Stored data entries:
- Opening Delimiter -

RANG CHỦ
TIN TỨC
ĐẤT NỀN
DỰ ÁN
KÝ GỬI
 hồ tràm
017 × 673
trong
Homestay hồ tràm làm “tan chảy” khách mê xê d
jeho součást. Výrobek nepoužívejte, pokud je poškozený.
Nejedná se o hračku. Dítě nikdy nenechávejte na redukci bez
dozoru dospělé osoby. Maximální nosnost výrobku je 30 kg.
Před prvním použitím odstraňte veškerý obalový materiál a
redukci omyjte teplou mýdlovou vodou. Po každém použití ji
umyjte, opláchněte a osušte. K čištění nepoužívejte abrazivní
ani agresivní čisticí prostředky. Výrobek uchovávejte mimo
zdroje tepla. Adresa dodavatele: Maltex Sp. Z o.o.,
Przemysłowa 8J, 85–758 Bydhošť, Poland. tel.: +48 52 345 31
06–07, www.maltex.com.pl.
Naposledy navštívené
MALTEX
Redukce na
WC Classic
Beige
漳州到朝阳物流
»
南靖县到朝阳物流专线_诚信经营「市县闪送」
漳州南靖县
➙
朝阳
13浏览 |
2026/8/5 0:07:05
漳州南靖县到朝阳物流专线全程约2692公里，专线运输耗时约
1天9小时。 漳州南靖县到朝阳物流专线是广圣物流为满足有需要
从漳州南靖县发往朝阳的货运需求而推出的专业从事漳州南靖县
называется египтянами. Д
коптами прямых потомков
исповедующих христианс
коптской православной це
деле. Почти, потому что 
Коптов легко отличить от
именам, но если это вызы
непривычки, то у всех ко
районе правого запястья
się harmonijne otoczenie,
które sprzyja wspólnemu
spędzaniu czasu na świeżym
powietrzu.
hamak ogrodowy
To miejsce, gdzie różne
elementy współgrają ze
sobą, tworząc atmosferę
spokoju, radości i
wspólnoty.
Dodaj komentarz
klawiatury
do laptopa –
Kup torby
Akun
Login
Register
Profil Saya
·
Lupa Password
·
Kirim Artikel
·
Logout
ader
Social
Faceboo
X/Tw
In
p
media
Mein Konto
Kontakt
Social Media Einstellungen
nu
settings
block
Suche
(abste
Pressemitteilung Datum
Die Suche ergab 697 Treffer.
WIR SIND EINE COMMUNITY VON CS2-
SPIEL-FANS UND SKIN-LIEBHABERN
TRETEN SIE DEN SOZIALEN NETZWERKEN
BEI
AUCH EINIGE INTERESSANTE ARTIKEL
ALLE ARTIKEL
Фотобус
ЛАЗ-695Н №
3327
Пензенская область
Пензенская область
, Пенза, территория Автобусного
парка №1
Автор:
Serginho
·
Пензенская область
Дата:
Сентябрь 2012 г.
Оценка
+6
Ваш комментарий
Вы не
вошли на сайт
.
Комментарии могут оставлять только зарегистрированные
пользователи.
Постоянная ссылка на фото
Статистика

- Closing Delimiter -

EXERCISE DIRECTIONS => Every entry must be quoted exactly as it appears above.

SOLUTION =>
RANG CHỦ
TIN TỨC
ĐẤT NỀN
DỰ ÁN
KÝ GỬI
 hồ tràm
017 × 673
trong
Homestay hồ tràm làm “tan chảy” khách mê xê d
jeho součást. Výrobek nepoužívejte, pokud je poškozený.
Nejedná se o hračku. Dítě nikdy nenechávejte na redukci bez
dozoru dospělé osoby. Maximální nosnost výrobku je 30 kg.
Před prvním použitím odstraňte veškerý obalový materiál a
redukci omyjte teplou mýdlovou vodou. Po každém použití ji
umyjte, opláchněte a osušte. K čištění nepoužívejte abrazivní
ani agresivní čisticí prostředky. Výrobek uchovávejte mimo
zdroje tepla. Adresa dodavatele: Maltex Sp. Z o.o.,
Przemysłowa 8J, 85–758 Bydhošť, Poland. tel.: +48 52 345 31
06–07, www.maltex.com.pl.
Naposledy navštívené
MALTEX
Redukce na
WC Classic
Beige
漳州到朝阳物流
»
南靖县到朝阳物流专线_诚信经营「市县闪送」
漳州南靖县
➙
朝阳
13浏览 |
2026/8/5 0:07:05
漳州南靖县到朝阳物流专线全程约2692公里，专线运输耗时约
1天9小时。 漳州南靖县到朝阳物流专线是广圣物流为满足有需要
从漳州南靖县发往朝阳的货运需求而推出的专业从事漳州南靖县
называется египтянами. Д
коптами прямых потомков
исповедующих христианс
коптской православной це
деле. Почти, потому что 
Коптов легко отличить от
именам, но если это вызы
непривычки, то у всех ко
районе правого запястья
się harmonijne otoczenie,
które sprzyja wspólnemu
spędzaniu czasu na świeżym
powietrzu.
hamak ogrodowy
To miejsce, gdzie różne
elementy współgrają ze
sobą, tworząc atmosferę
spokoju, radości i
wspólnoty.
Dodaj komentarz
klawiatury
do laptopa –
Kup torby
Akun
Login
Register
Profil Saya
·
Lupa Password
·
Kirim Artikel
·
Logout
ader
Social
Faceboo
X/Tw
In
p
media
Mein Konto
Kontakt
Social Media Einstellungen
nu
settings
block
Suche
(abste
Pressemitteilung Datum
Die Suche ergab 697 Treffer.
WIR SIND EINE COMMUNITY VON CS2-
SPIEL-FANS UND SKIN-LIEBHABERN
TRETEN SIE DEN SOZIALEN NETZWERKEN
BEI
AUCH EINIGE INTERESSANTE ARTIKEL
ALLE ARTIKEL
Фотобус
ЛАЗ-695Н №
3327
Пензенская область
Пензенская область
, Пенза, территория Автобусного
парка №1
Автор:
Serginho
·
Пензенская область
Дата:
Сентябрь 2012 г.
Оценка
+6
Ваш комментарий
Вы не
вошли на сайт
.
Комментарии могут оставлять только зарегистрированные
пользователи.
Постоянная ссылка на фото
Статистика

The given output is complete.